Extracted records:
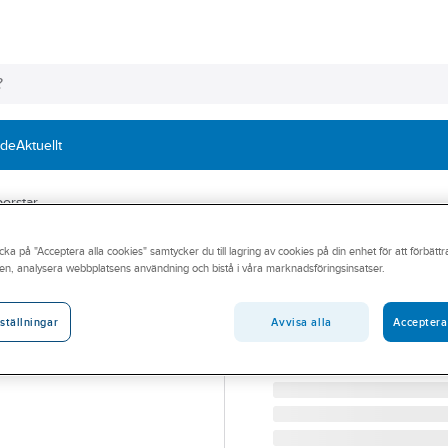
nde
Aktuellt
orstar
cka på "Acceptera alla cookies" samtycker du till lagring av cookies på din enhet för att förbätt
OSBORN
en, analysera webbplatsens användning och bistå i våra marknadsföringsinsatser.
Tändstiftsborst
TÄNDSTIFTSBORSTE MS
Avvisa alla
Acceptera
ställningar
Artikelnummer:
476443
Lev. artikelnr:
6703132573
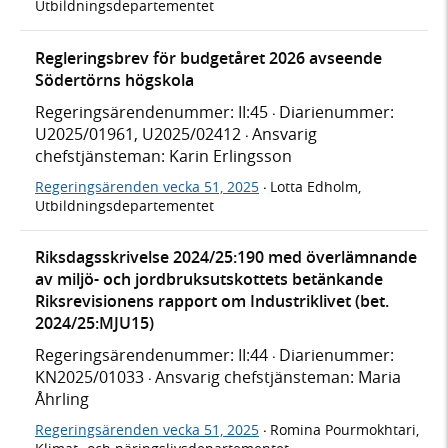
Utbildningsdepartementet
Regleringsbrev för budgetåret 2026 avseende
Södertörns högskola
Regeringsärendenummer: II:45
Diarienummer:
·
U2025/01961, U2025/02412
Ansvarig
·
chefstjänsteman: Karin Erlingsson
Regeringsärenden vecka 51, 2025
Lotta Edholm,
·
Utbildningsdepartementet
Riksdagsskrivelse 2024/25:190 med överlämnande
av miljö- och jordbruksutskottets betänkande
Riksrevisionens rapport om Industriklivet (bet.
2024/25:MJU15)
Regeringsärendenummer: II:44
Diarienummer:
·
KN2025/01033
Ansvarig chefstjänsteman: Maria
·
Åhrling
Regeringsärenden vecka 51, 2025
Romina Pourmokhtari,
·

ACTIVITY - Locate the lines above that hold the word "alla". Show every one of them.

SOLUTION FOR THIS EXERCISE -
cka på "Acceptera alla cookies" samtycker du till lagring av cookies på din enhet för att förbätt
Avvisa alla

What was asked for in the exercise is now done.